[Opening DATA SHOWN section]

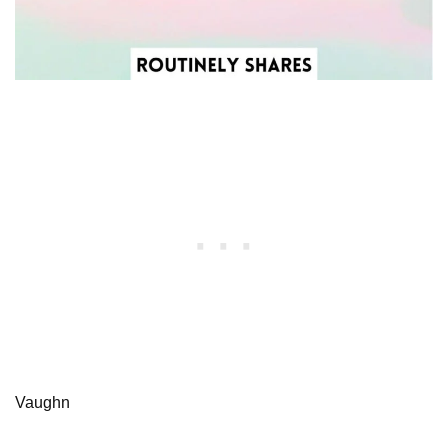
Vaughn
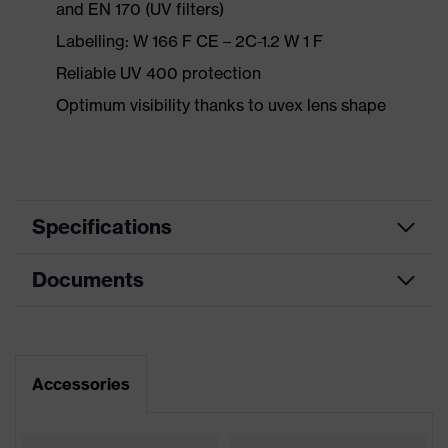
and EN 170 (UV filters)
Labelling: W 166 F CE – 2C-1.2 W 1 F
Reliable UV 400 protection
Optimum visibility thanks to uvex lens shape
Specifications
Documents
Product
Safety spectacles
category
Data sheet
Product type
Spectacles
Accessories
Product
CE Declaration of Conformity
uvex sportstyle
family
Download portal for CE Declarations of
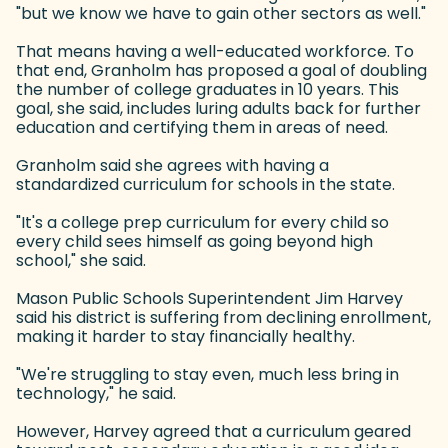
"but we know we have to gain other sectors as well."
That means having a well-educated workforce. To
that end, Granholm has proposed a goal of doubling
the number of college graduates in 10 years. This
goal, she said, includes luring adults back for further
education and certifying them in areas of need.
Granholm said she agrees with having a
standardized curriculum for schools in the state.
"It's a college prep curriculum for every child so
every child sees himself as going beyond high
school," she said.
Mason Public Schools Superintendent Jim Harvey
said his district is suffering from declining enrollment,
making it harder to stay financially healthy.
"We're struggling to stay even, much less bring in
technology," he said.
However, Harvey agreed that a curriculum geared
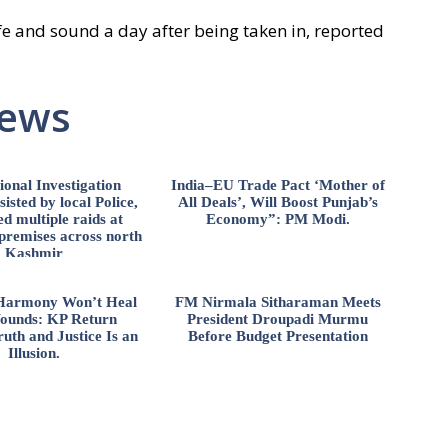
e and sound a day after being taken in, reported
News
ional Investigation
India–EU Trade Pact ‘Mother of
isted by local Police,
All Deals’, Will Boost Punjab’s
d multiple raids at
Economy”: PM Modi.
 premises across north
Kashmir
l Harmony Won’t Heal
FM Nirmala Sitharaman Meets
ounds: KP Return
President Droupadi Murmu
uth and Justice Is an
Before Budget Presentation
Illusion.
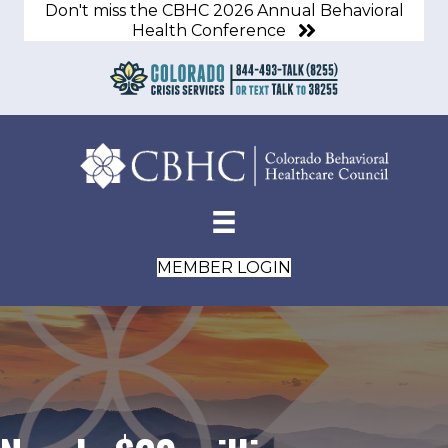
Don't miss the CBHC 2026 Annual Behavioral
Health Conference
MEMBER LOGIN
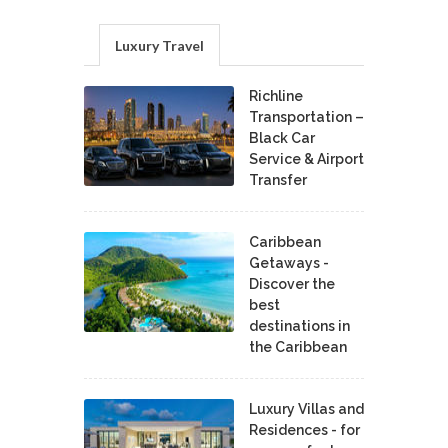
Luxury Travel
Richline
Transportation –
Black Car
Service & Airport
Transfer
Caribbean
Getaways -
Discover the
best
destinations in
the Caribbean
Luxury Villas and
Residences - for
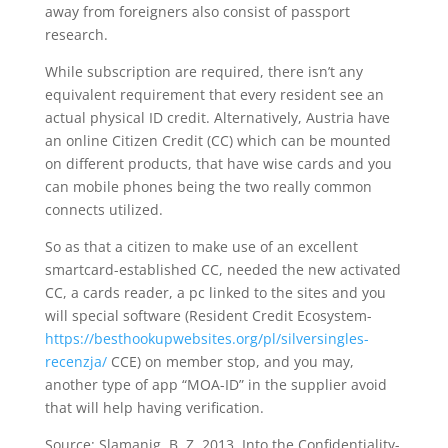
away from foreigners also consist of passport
research.
While subscription are required, there isn’t any
equivalent requirement that every resident see an
actual physical ID credit. Alternatively, Austria have
an online Citizen Credit (CC) which can be mounted
on different products, that have wise cards and you
can mobile phones being the two really common
connects utilized.
So as that a citizen to make use of an excellent
smartcard-established CC, needed the new activated
CC, a cards reader, a pc linked to the sites and you
will special software (Resident Credit Ecosystem-
https://besthookupwebsites.org/pl/silversingles-
recenzja/
CCE) on member stop, and you may,
another type of app “MOA-ID” in the supplier avoid
that will help having verification.
Source: Slamanig, B. Z. 2013. Into the Confidentiality-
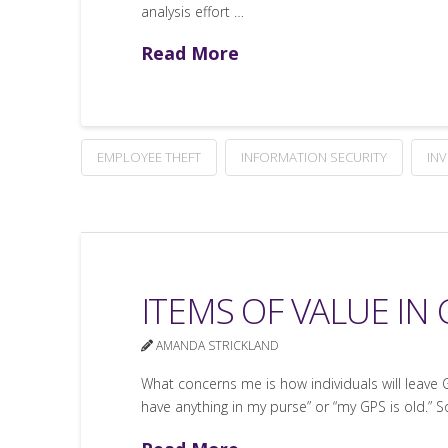
analysis effort …
Read More
EMPLOYEE THEFT
INFORMATION SECURITY
IN
ITEMS OF VALUE IN
AMANDA STRICKLAND
What concerns me is how individuals will leave GP
have anything in my purse” or “my GPS is old.”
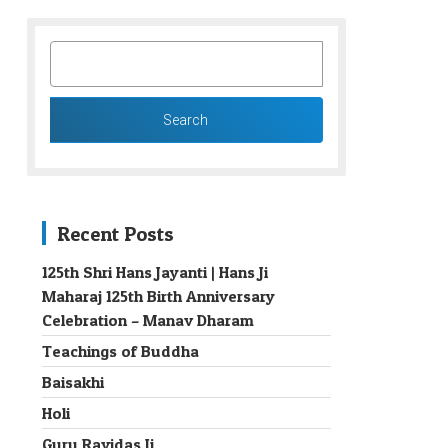
SEARCH
FOR:
Recent Posts
125th Shri Hans Jayanti | Hans Ji
Maharaj 125th Birth Anniversary
→
Celebration – Manav Dharam
Teachings of Buddha
Baisakhi
Holi
Guru Ravidas Ji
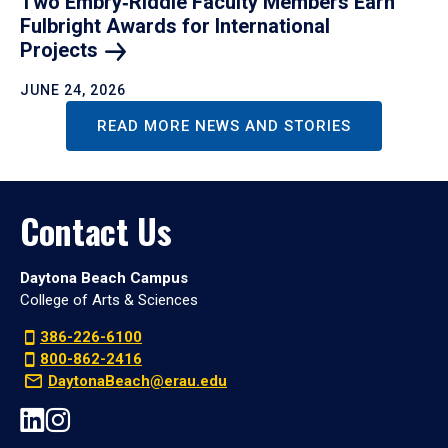
Two Embry‑Riddle Faculty Members Earn
Fulbright Awards for International
Projects
JUNE 24, 2026
READ MORE NEWS AND STORIES
Contact Us
Daytona Beach Campus
College of Arts & Sciences
386-226-6100
800-862-2416
DaytonaBeach@erau.edu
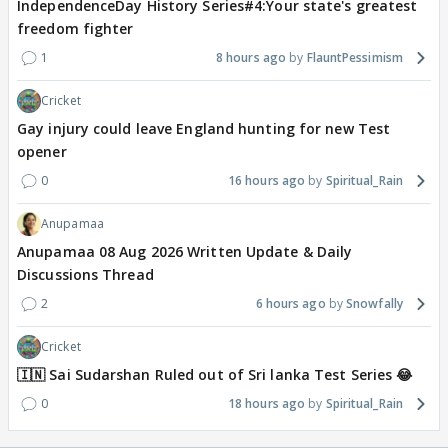
IndependenceDay History Series#4:Your state's greatest
freedom fighter
1
8 hours ago
FlauntPessimism
Cricket
Gay injury could leave England hunting for new Test
opener
0
16 hours ago
Spiritual_Rain
Anupamaa
Anupamaa 08 Aug 2026 Written Update & Daily
Discussions Thread
2
6 hours ago
Snowfally
Cricket
🇮🇳 Sai Sudarshan Ruled out of Sri lanka Test Series 😂
0
18 hours ago
Spiritual_Rain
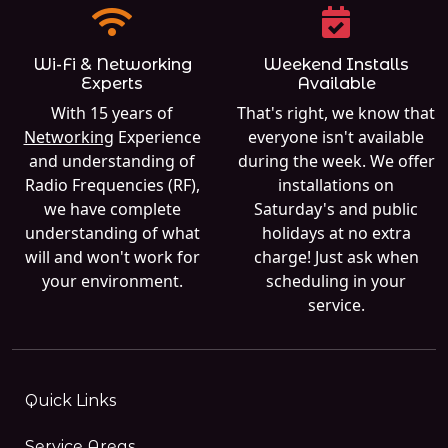
Wi-Fi & Networking
Weekend Installs
Experts
Available
With 15 years of
That's right, we know that
Networking
Experience
everyone isn't available
and understanding of
during the week. We offer
Radio Frequencies (RF),
installations on
we have complete
Saturday's and public
understanding of what
holidays at no extra
will and won't work for
charge! Just ask when
your environment.
scheduling in your
service.
Quick Links
Service Areas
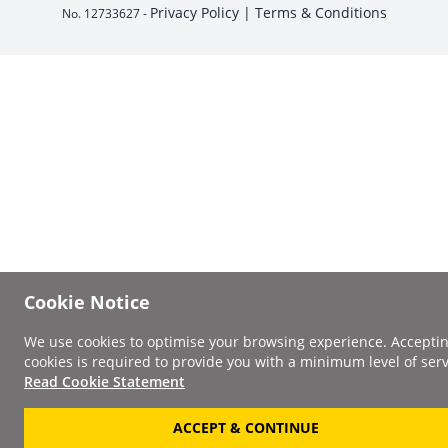
Privacy Policy |
Terms & Conditions
No. 12733627 -
Cookie Notice
We use cookies to optimise your browsing experience. Accepti
cookies is required to provide you with a minimum level of serv
Read Cookie Statement
ACCEPT & CONTINUE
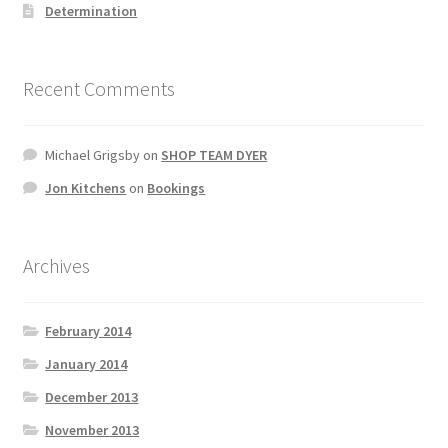
Determination
Recent Comments
Michael Grigsby
on
SHOP TEAM DYER
Jon Kitchens
on
Bookings
Archives
February 2014
January 2014
December 2013
November 2013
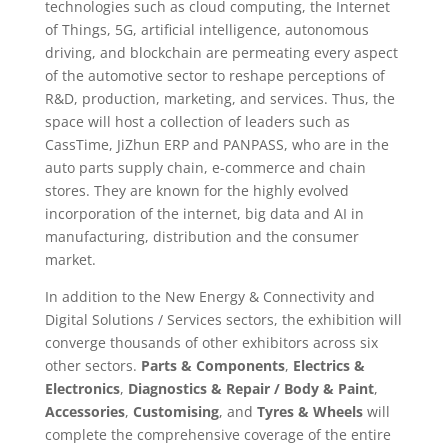
technologies such as cloud computing, the Internet
of Things, 5G, artificial intelligence, autonomous
driving, and blockchain are permeating every aspect
of the automotive sector to reshape perceptions of
R&D, production, marketing, and services. Thus, the
space will host a collection of leaders such as
CassTime, JiZhun ERP and PANPASS, who are in the
auto parts supply chain, e-commerce and chain
stores. They are known for the highly evolved
incorporation of the internet, big data and AI in
manufacturing, distribution and the consumer
market.
In addition to the New Energy & Connectivity and
Digital Solutions / Services sectors, the exhibition will
converge thousands of other exhibitors across six
other sectors.
Parts & Components
,
Electrics &
Electronics
,
Diagnostics & Repair / Body & Paint
,
Accessories
,
Customising
, and
Tyres & Wheels
will
complete the comprehensive coverage of the entire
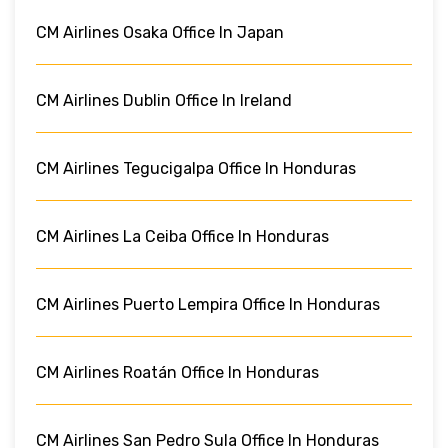
CM Airlines Osaka Office In Japan
CM Airlines Dublin Office In Ireland
CM Airlines Tegucigalpa Office In Honduras
CM Airlines La Ceiba Office In Honduras
CM Airlines Puerto Lempira Office In Honduras
CM Airlines Roatán Office In Honduras
CM Airlines San Pedro Sula Office In Honduras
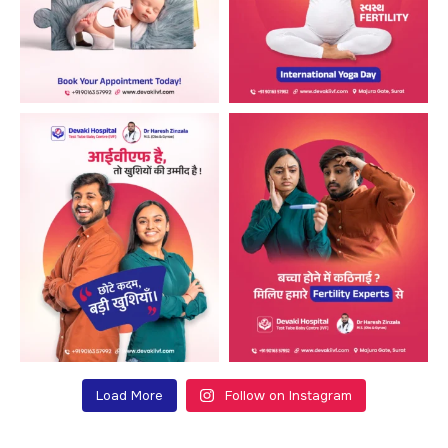
Load More
Follow on Instagram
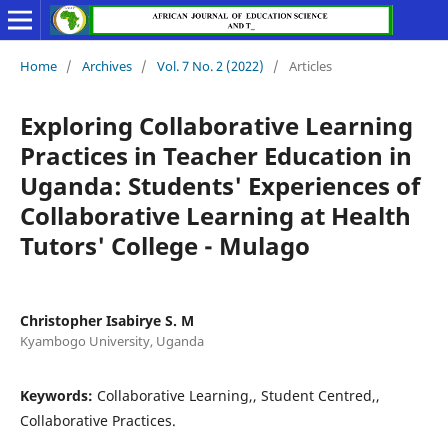
Home
/
Archives
/
Vol. 7 No. 2 (2022)
/
Articles
Exploring Collaborative Learning
Practices in Teacher Education in
Uganda: Students' Experiences of
Collaborative Learning at Health
Tutors' College - Mulago
Christopher Isabirye S. M
Kyambogo University, Uganda
Keywords:
Collaborative Learning,, Student Centred,,
Collaborative Practices.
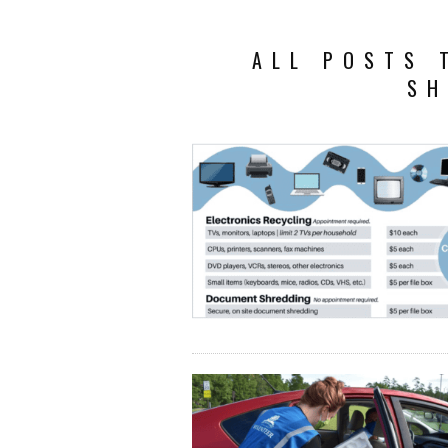
ALL POSTS 
SH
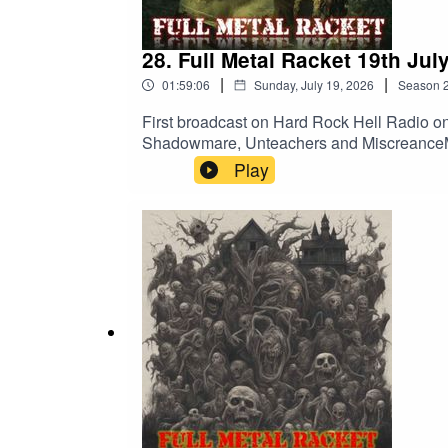
28. Full Metal Racket 19th Jul
|
|
01:59:06
Sunday, July 19, 2026
Season
First broadcast on Hard Rock Hell Radio on
Shadowmare, Unteachers and MiscreanceMet
A Gallery Of Rotting PortraitsPrimordial
Play
PrideMotorhead – Listen To Your HeartCul
DinnerVoivod – Clouds In My HouseNoFX – I
80 – Harvester Of SorrowShadowmare – Em
Ends – Extinction HoursDesecration – Fros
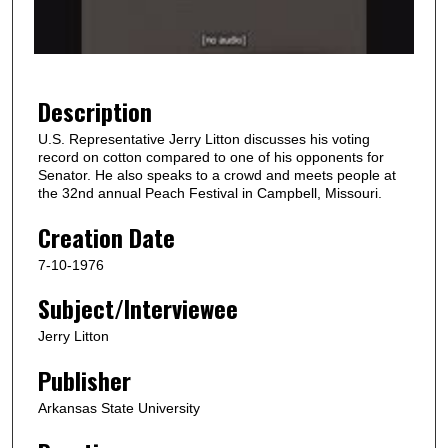
o
f
1
m
Description
i
U.S. Representative Jerry Litton discusses his voting
n
record on cotton compared to one of his opponents for
u
Senator. He also speaks to a crowd and meets people at
the 32nd annual Peach Festival in Campbell, Missouri.
t
e
Creation Date
,
7-10-1976
2
Subject/Interviewee
8
s
Jerry Litton
e
Publisher
c
o
Arkansas State University
n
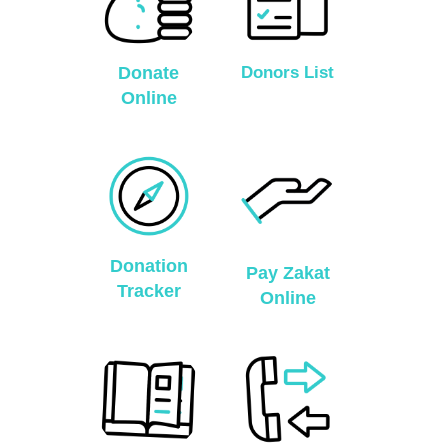
Donate
Donors List
Online
Donation
Pay Zakat
Tracker
Online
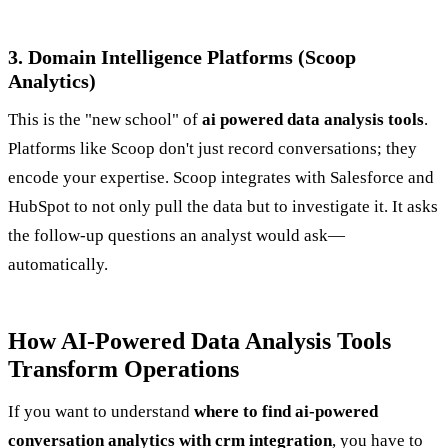
3. Domain Intelligence Platforms (Scoop
Analytics)
This is the "new school" of
ai powered data analysis tools
.
Platforms like Scoop don't just record conversations; they
encode your expertise. Scoop integrates with Salesforce and
HubSpot to not only pull the data but to investigate it. It asks
the follow-up questions an analyst would ask—
automatically.
How AI-Powered Data Analysis Tools
Transform Operations
If you want to understand
where to find ai-powered
conversation analytics with crm integration
, you have to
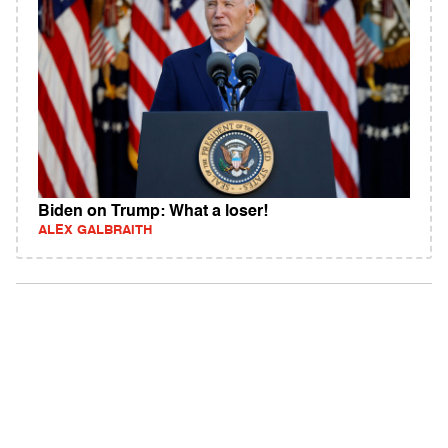
Biden on Trump: What a loser!
ALEX GALBRAITH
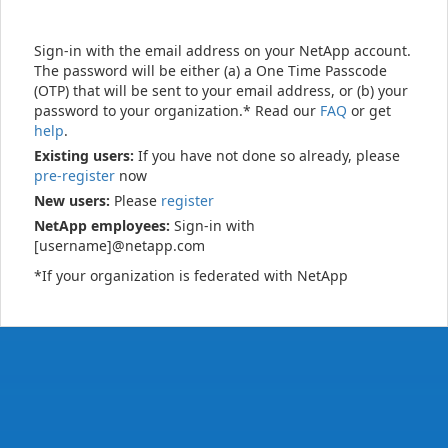
Sign-in with the email address on your NetApp account.
The password will be either (a) a One Time Passcode
(OTP) that will be sent to your email address, or (b) your
password to your organization.* Read our
FAQ
or get
help
.
Existing users:
If you have not done so already, please
pre-register
now
New users:
Please
register
NetApp employees:
Sign-in with
[username]@netapp.com
*If your organization is federated with NetApp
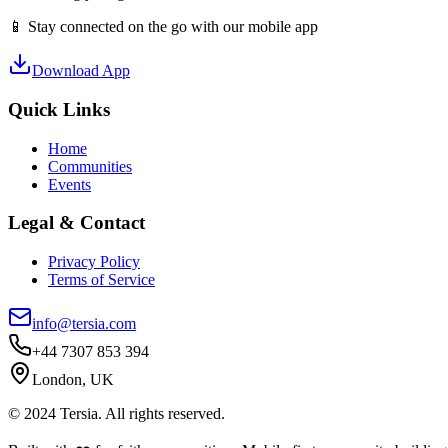
📱 Stay connected on the go with our mobile app
Download App
Quick Links
Home
Communities
Events
Legal & Contact
Privacy Policy
Terms of Service
info@tersia.com
+44 7307 853 394
London, UK
© 2024 Tersia. All rights reserved.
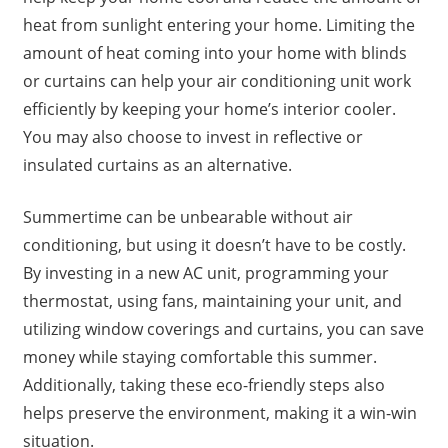
heat from sunlight entering your home. Limiting the
amount of heat coming into your home with blinds
or curtains can help your air conditioning unit work
efficiently by keeping your home’s interior cooler.
You may also choose to invest in reflective or
insulated curtains as an alternative.
Summertime can be unbearable without air
conditioning, but using it doesn’t have to be costly.
By investing in a new AC unit, programming your
thermostat, using fans, maintaining your unit, and
utilizing window coverings and curtains, you can save
money while staying comfortable this summer.
Additionally, taking these eco-friendly steps also
helps preserve the environment, making it a win-win
situation.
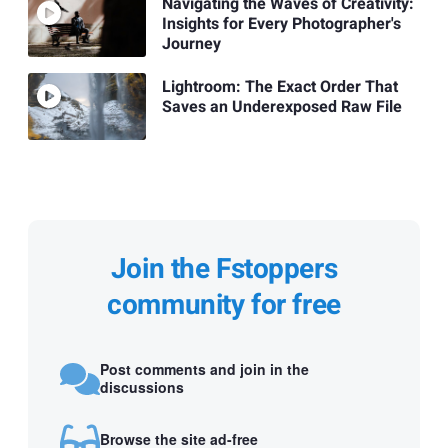
Navigating the Waves of Creativity:
Insights for Every Photographer's
Journey
Lightroom: The Exact Order That
Saves an Underexposed Raw File
Join the Fstoppers
community for free
Post comments and join in the
discussions
Browse the site ad-free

[Closing DATA SHOWN section]

Copy, from the material above, each line in which the string "also" occurs.

▶ _EXPECTED ANSWER_
away from foreigners also consist of passport
Senator. He also speaks to a crowd and meets people at
You may also choose to invest in reflective or
Additionally, taking these eco-friendly steps also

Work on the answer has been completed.